** Supplied data follows **

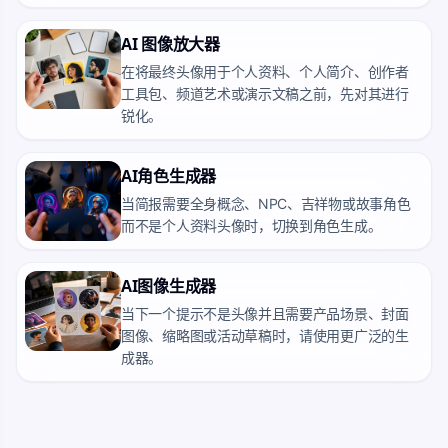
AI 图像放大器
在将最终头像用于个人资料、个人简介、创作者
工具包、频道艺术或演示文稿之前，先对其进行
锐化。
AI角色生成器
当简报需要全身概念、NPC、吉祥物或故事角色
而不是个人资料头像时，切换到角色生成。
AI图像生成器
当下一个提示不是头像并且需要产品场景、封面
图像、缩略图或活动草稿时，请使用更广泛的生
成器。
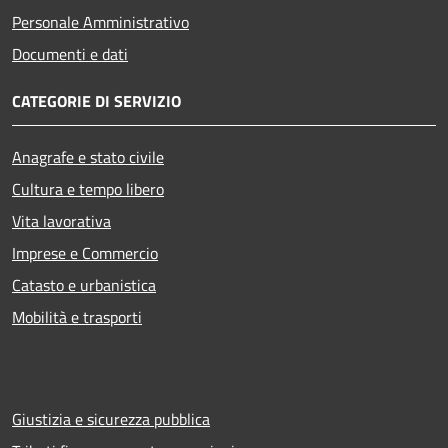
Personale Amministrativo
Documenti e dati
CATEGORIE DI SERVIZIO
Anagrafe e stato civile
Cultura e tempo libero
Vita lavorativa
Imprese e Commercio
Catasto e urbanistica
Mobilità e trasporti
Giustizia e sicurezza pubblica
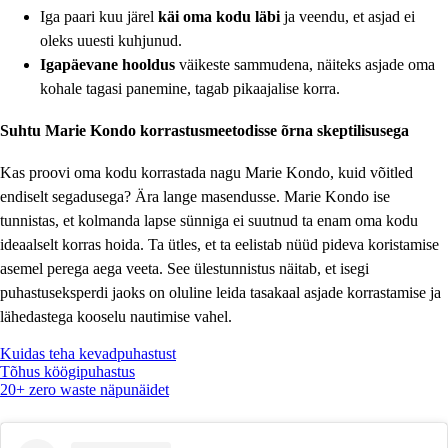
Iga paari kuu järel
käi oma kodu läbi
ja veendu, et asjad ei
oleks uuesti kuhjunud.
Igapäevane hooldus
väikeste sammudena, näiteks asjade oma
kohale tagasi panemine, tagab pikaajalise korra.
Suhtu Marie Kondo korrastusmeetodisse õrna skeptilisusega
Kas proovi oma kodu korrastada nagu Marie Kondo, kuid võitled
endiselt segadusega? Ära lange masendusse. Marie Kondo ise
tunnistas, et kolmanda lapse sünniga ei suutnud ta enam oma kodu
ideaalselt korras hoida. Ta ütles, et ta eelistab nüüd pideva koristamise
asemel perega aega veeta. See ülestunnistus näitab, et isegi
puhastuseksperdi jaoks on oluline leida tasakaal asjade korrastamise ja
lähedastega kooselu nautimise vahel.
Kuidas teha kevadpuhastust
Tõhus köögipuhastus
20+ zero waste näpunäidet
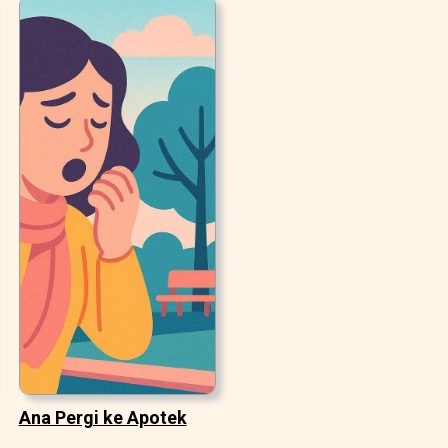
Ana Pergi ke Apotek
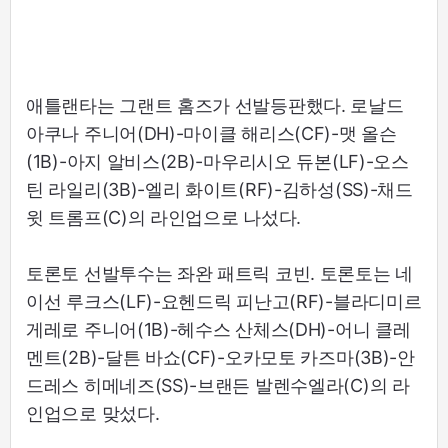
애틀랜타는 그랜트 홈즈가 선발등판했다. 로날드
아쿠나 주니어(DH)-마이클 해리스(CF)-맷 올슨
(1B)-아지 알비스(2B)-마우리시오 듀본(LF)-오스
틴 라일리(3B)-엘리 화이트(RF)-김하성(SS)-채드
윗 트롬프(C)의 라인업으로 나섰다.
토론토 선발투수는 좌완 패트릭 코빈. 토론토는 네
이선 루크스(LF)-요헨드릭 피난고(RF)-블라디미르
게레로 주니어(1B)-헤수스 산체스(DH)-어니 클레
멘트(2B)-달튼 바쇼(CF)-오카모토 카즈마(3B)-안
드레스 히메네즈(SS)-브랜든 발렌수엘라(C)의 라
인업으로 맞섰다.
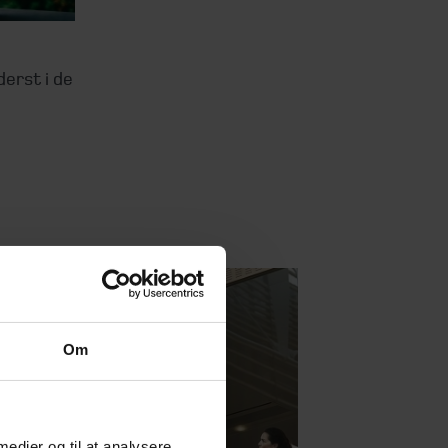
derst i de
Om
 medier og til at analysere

** End of Supplied data **
** Supplied data follows **

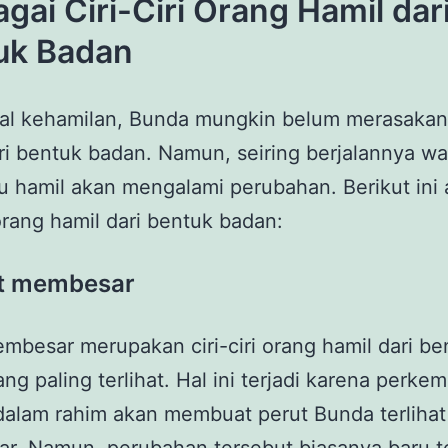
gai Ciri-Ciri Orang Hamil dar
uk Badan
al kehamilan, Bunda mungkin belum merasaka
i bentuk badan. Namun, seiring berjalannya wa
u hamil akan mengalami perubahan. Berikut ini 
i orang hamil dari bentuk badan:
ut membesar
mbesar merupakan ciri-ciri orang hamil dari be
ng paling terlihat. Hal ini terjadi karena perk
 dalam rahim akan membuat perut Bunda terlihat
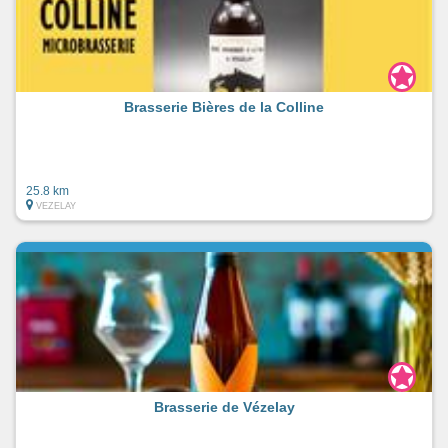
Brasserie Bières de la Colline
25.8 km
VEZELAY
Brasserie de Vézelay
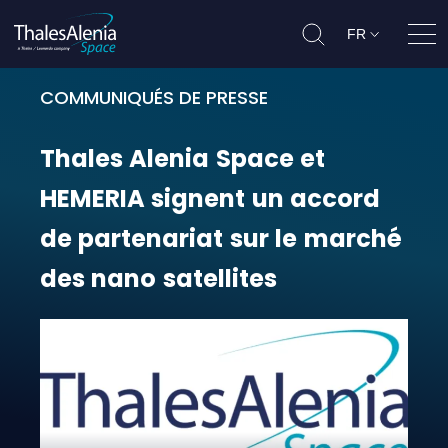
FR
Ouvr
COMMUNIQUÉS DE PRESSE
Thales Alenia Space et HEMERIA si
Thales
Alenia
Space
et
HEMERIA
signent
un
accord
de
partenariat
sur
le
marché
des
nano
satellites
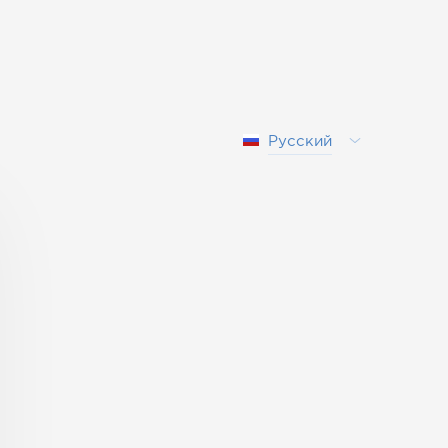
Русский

** End of Supplied data **
** Supplied data follows **

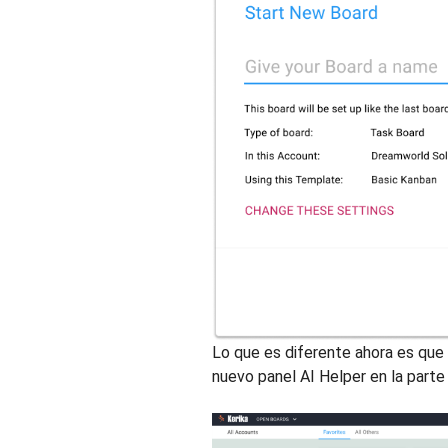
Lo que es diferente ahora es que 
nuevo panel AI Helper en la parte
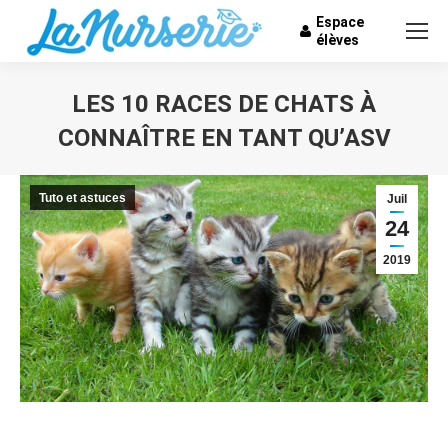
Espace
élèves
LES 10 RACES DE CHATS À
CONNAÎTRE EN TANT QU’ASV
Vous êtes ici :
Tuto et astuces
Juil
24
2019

** End of Supplied data **

Pictures do not belong in the answer. Return the lines above starting at the one with "Documenti e dati" and ending at the one with "Suhtu Marie Kondo", both kept, exactly.

▶ **Written response**:
Documenti e dati
CATEGORIE DI SERVIZIO
Anagrafe e stato civile
Cultura e tempo libero
Vita lavorativa
Imprese e Commercio
Catasto e urbanistica
Mobilità e trasporti
Giustizia e sicurezza pubblica
Iga paari kuu järel
käi oma kodu läbi
ja veendu, et asjad ei
oleks uuesti kuhjunud.
Igapäevane hooldus
väikeste sammudena, näiteks asjade oma
kohale tagasi panemine, tagab pikaajalise korra.
Suhtu Marie Kondo korrastusmeetodisse õrna skeptilisusega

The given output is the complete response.